Indexes for Highly Repetitive Document Collections

Francisco Claude, Antonio Fariña, Miguel Martínez-Prieto, and Gonzalo Navarro

Indexing highly repetitive collections is becoming a relevant problem due to the emergence of large repositories of versioned documents, among other applications. These collections may reach huge sizes but be formed mostly of documents that are near-copies of each other. Traditional techniques for indexing them fail at exploiting properly their regularities to reduce space.

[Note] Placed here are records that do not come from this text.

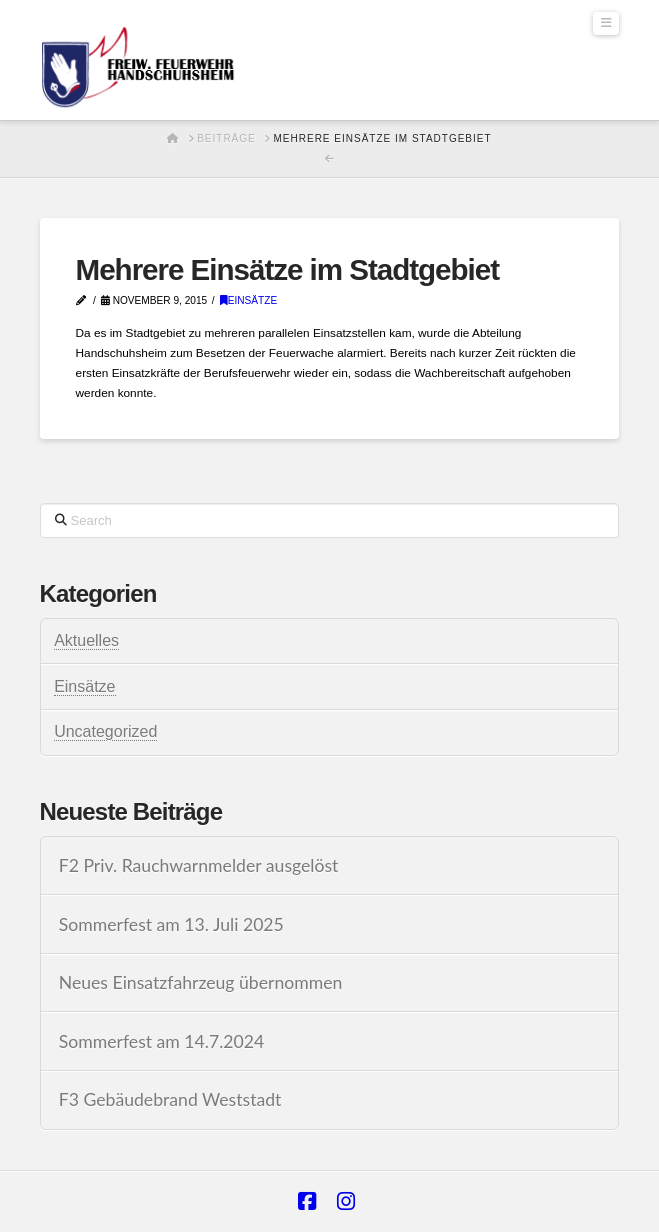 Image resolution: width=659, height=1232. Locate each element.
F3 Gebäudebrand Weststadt (170, 1099)
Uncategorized (105, 731)
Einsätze (249, 300)
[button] (606, 23)
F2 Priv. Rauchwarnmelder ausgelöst (199, 865)
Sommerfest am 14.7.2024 (162, 1041)
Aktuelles (86, 640)
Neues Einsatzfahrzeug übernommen (201, 982)
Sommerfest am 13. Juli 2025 (171, 924) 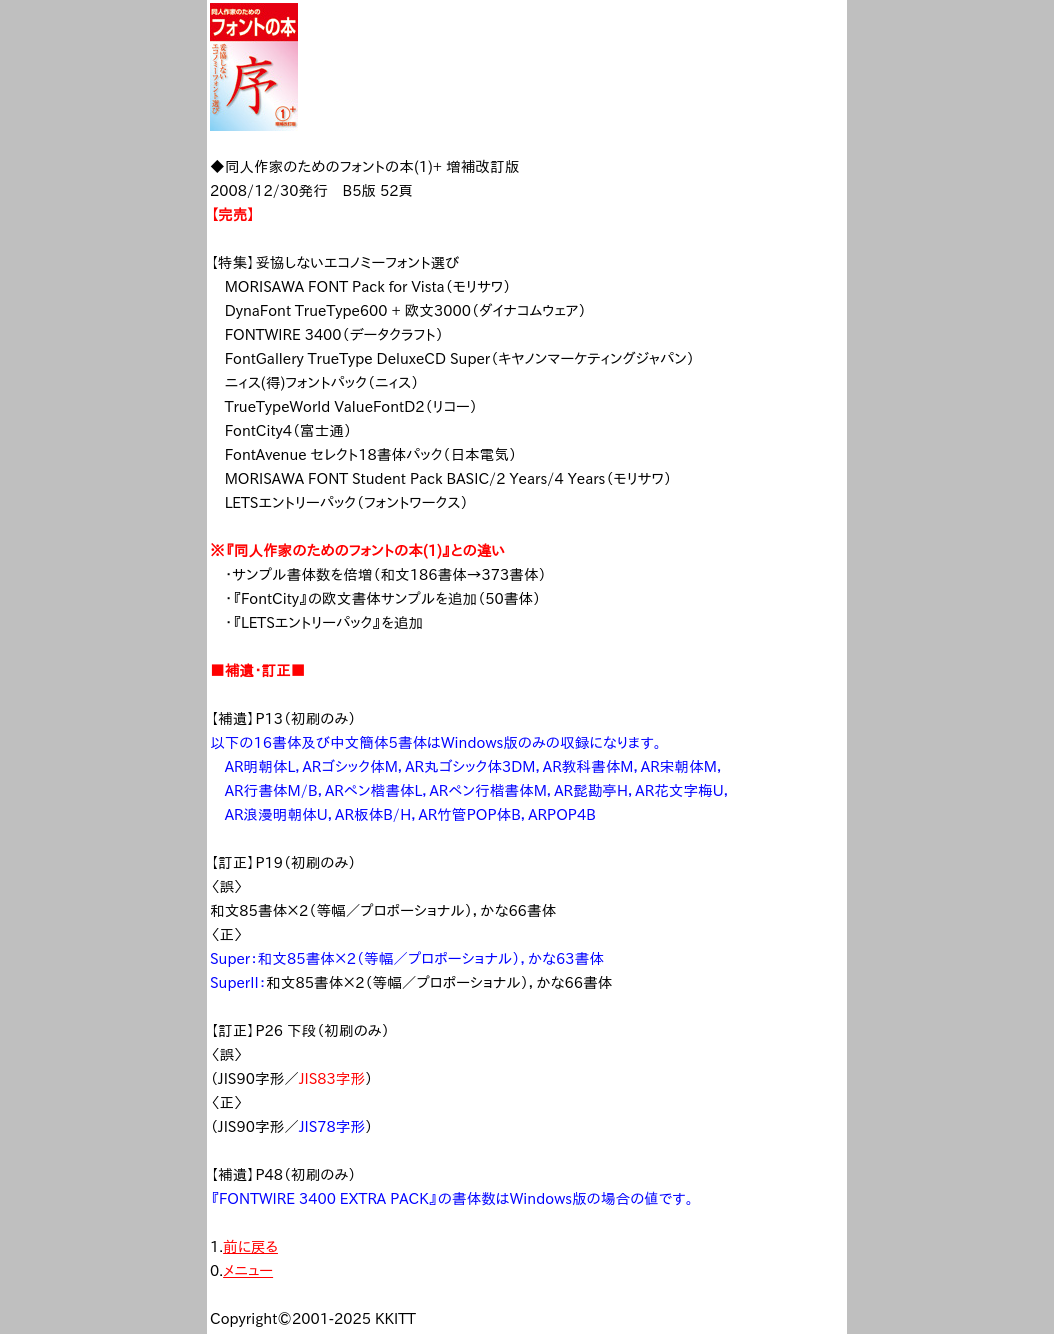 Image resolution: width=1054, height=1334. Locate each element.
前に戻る (250, 1246)
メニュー (248, 1270) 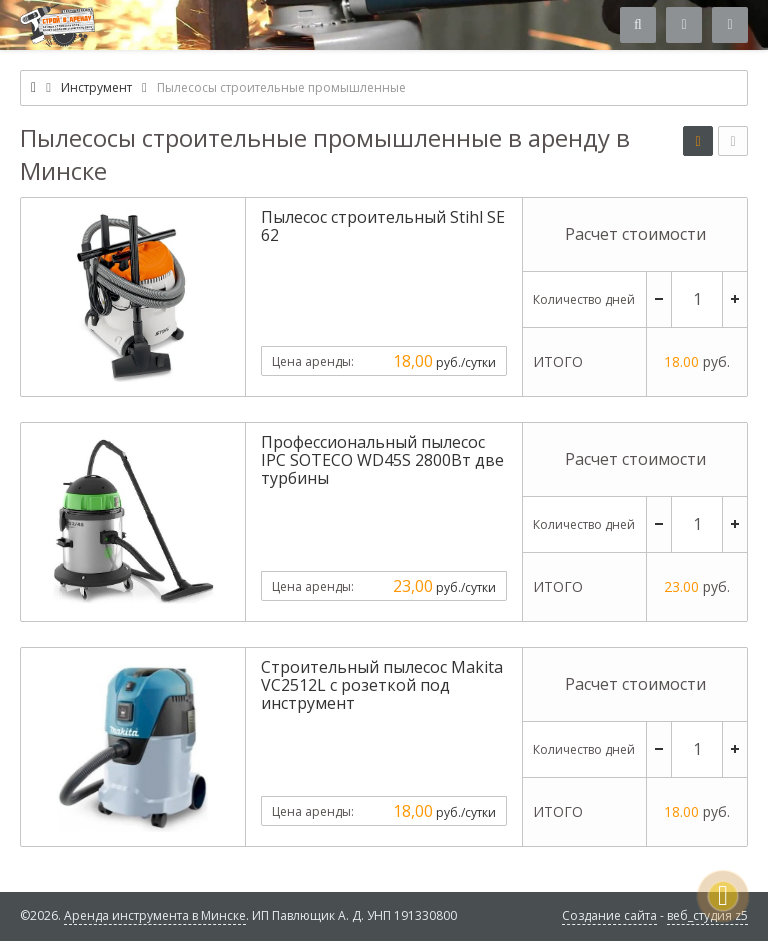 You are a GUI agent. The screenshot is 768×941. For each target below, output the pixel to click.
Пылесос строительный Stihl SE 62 (383, 226)
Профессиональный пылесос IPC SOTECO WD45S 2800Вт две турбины (382, 460)
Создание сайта (609, 915)
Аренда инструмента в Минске (155, 915)
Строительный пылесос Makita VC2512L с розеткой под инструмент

We introduce new techniques for compressing inverted indexes that are able to exploit this near-copy regularity. They are based on run-length, Lempel-Ziv, or grammar-based compression of the differential inverted lists, instead of gap-encoding them as is the usual practice. We show that, in this highly repetitive setting, our compression methods significantly reduce the space achieved by classical compression, at the price of moderate slowdowns. Moreover, many of our methods are universal, that is, they do not need to know the versioning structure of the collection.

We also introduce compressed self-indexes in the comparison. These are designed for general strings (not only natural language collections) and represent the text collection and an indexing structure (not an inverted index) in integrated form. We show that techniques can compress much further, using a small fraction of the space required by our new inverted indexes, yet they are orders of magnitude slower.